Toma nota de todo cuanto transcurre a su alrededor. Escribe con fruición. Pasa de
una página a otra en su libreta con la agilidad de un atleta olímpico en una
carrera con vallas. Lo que no observa a la redonda, lo extrae de su memoria. El
baúl de sus recuerdos está repleto: la sala cuna, la cuadra del bloque, el liceo
del barrio y su primer (y único) año de universidad. Lo que no se encuentra retenido
entre los archivos de su pasado, lo infiere: comienza a reflexionar y sacar
conclusiones. La gente que pasa por su lado lo ve tan concentrado y alegre en
lo suyo que hasta siente envidia de él. ¿De qué escribe? ¿A quién le escribe?
Sólo toca especular. El lustrabotas, sentado a ras de suelo, lo tiene claro: “ese
hombre está enamorado”. El quiosquero, desde su minúscula ventana, lo observa y
piensa: “estará redactando su renuncia al trabajo”. La gitana de la esquina
cavila: “de seguro se le aclaró su futuro”. Y el perro negro que se rasca sus
pulgas con frecuencia da tres giros en torno a su eje para seguir durmiendo a
los pies de Mardoqueo.
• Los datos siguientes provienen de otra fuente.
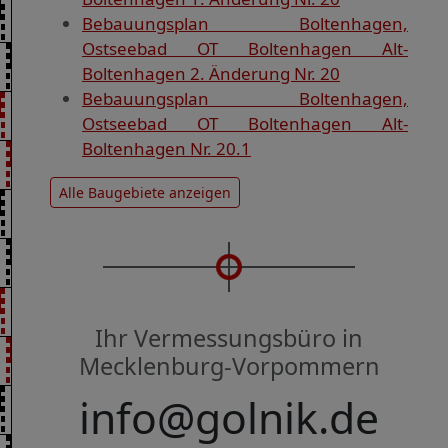
Bebauungsplan Boltenhagen,
Ostseebad OT Boltenhagen Alt-
Boltenhagen 2. Änderung Nr. 20
Bebauungsplan Boltenhagen,
Ostseebad OT Boltenhagen Alt-
Boltenhagen Nr. 20.1
Alle Baugebiete anzeigen
Ihr Vermessungsbüro in
Mecklenburg-Vorpommern
info@golnik.de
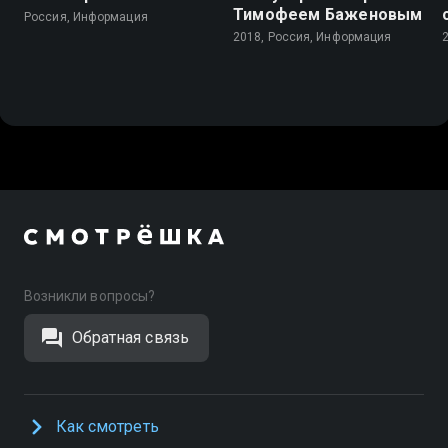
Тимофеем Баженовым
Россия, Информация
2018, Россия, Информация
Возникли вопросы?
Обратная связь
Как смотреть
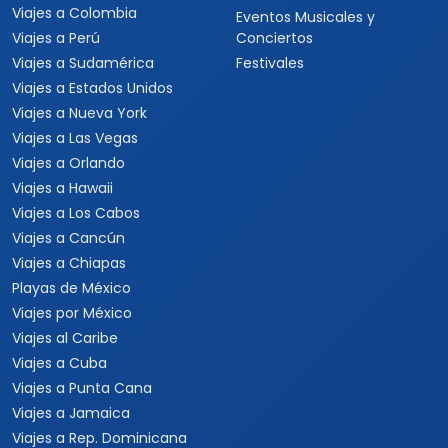
Catálogo popular
Tipos de viaje
Viajes a Europa
Viajes para quinceaneras
Viajes a Canadá
Viajes para Eventos
Viajes a Japón
Eventos Deportivos
Viajes a Japón y Corea del
Fórmula 1
Sur
Mundial 2026
Viajes a Colombia
Eventos Musicales y
Viajes a Perú
Conciertos
Viajes a Sudamérica
Festivales
Viajes a Estados Unidos
Viajes a Nueva York
Viajes a Las Vegas
Viajes a Orlando
Viajes a Hawaii
Viajes a Los Cabos
Viajes a Cancún
Viajes a Chiapas
Playas de México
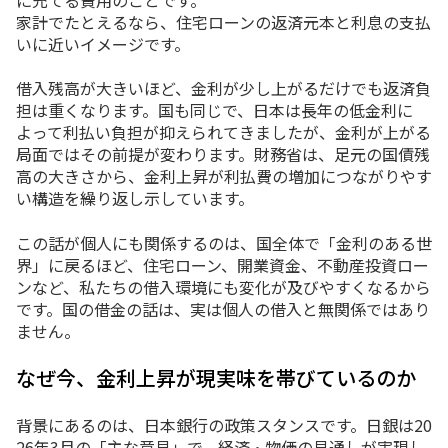
家計でたとえるなら、住宅ローンの返済元本と利息の支払
いに近いイメージです。
借入残高が大きいほど、金利が少し上がるだけでも返済負
担は重くなります。国も同じで、日本は長年の低金利に
よって利払い負担が抑えられてきましたが、金利が上がる
局面ではその前提が変わります。財務省は、足元の国債残
高の大きさから、金利上昇が利払費の増加につながりやす
い構造を繰り返し示しています。
この話が個人にも関係するのは、国全体で「金利のある世
界」に戻るほど、住宅ローン、開業資金、不動産投資ロー
ンなど、私たちの借入環境にも変化が及びやすくなるから
です。国の借金の話は、実は個人の借入と無関係ではあり
ません。
なぜ今、金利上昇が現実味を帯びているのか
背景にあるのは、日本銀行の政策スタンスです。日銀は20
26年3月の「主な意見」で、経済・物価の見通しが実現し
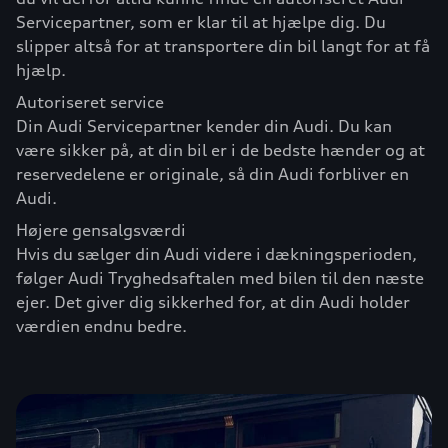
Servicepartner, som er klar til at hjælpe dig. Du
slipper altså for at transportere din bil langt for at få
hjælp.
Autoriseret service
Din Audi Servicepartner kender din Audi. Du kan
være sikker på, at din bil er i de bedste hænder og at
reservedelene er originale, så din Audi forbliver en
Audi.
Højere gensalgsværdi
Hvis du sælger din Audi videre i dækningsperioden,
følger Audi Tryghedsaftalen med bilen til den næste
ejer. Det giver dig sikkerhed for, at din Audi holder
værdien endnu bedre.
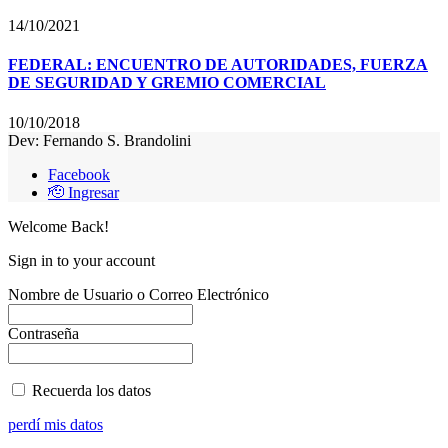
14/10/2021
FEDERAL: ENCUENTRO DE AUTORIDADES, FUERZA
DE SEGURIDAD Y GREMIO COMERCIAL
10/10/2018
Dev: Fernando S. Brandolini
Facebook
🫡 Ingresar
Welcome Back!
Sign in to your account
Nombre de Usuario o Correo Electrónico
Contraseña
Recuerda los datos
perdí mis datos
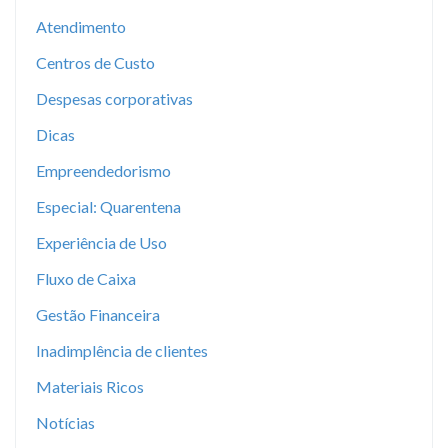
Atendimento
Centros de Custo
Despesas corporativas
Dicas
Empreendedorismo
Especial: Quarentena
Experiência de Uso
Fluxo de Caixa
Gestão Financeira
Inadimplência de clientes
Materiais Ricos
Notícias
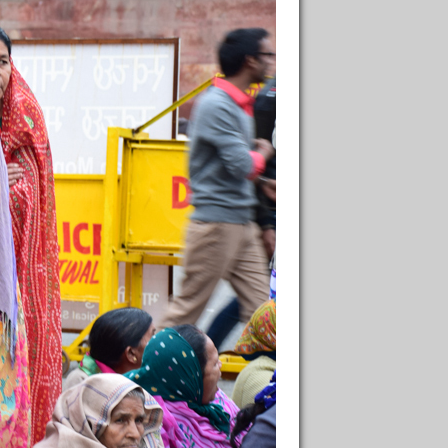
написать совет
3
←
→
ого
Almazoff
Pasada una hora de escritura (placentera, furiosa) se levanta de su asiento. Estira sus brazos al máximo como quien se
despereza por las mañanas. Con las palmas abiertas de sus manos se limpia el
trasero de lo que haya podido pegársele en esa banqueta callejera. Y con su
libreta bajo el brazo, echa a caminar con calma sin saber a dónde va. A su paso,
los transeúntes lo contemplan con reverencia. Piensan todos: he ahí un hombre
pleno, realizado, feliz.
Ruperto aprendió a leer en la cárcel. El primer libro que leyó completo fue un Nuevo Testamento. Se lo regalaron los gedeones que lo fueron a visitar cuando estaba convaleciente en el hospital penitenciario. Siendo el suyo un lenguaje limitado en palabras, de pronto se halló memorizando versos del evangelio según san Mateo, de las cartas de san Pablo y una que otra cita del Apocalipsis de san Juan. Recitaba sus versículos con la elegancia y el estilo propios de la versión Reina y Valera de 1960. Oírlo predicar era un deleite: mezclaba su jerga de choro porteño con las bienaventuranzas de Jesús de Nazaret. La congregación -compuesta de cogoteros, pederastas y sicarios arrepentidos- ha disfrutado cada domingo de sus homilías sagrado-profanas. “¡Escúshenme bien, giles culepos y sapos lengua’os!”, dice abriendo las Lamentaciones del profeta Jeremías. Y con voz tronante proclama: “¡Por la misericordia de Jehová no hemos sido consumidos, porque nunca decayeron sus misericordias! ¡Nuevas son ...
Reconfortante...
ResponderBorrarOh la simplicidad..
ResponderBorrarQue bueno!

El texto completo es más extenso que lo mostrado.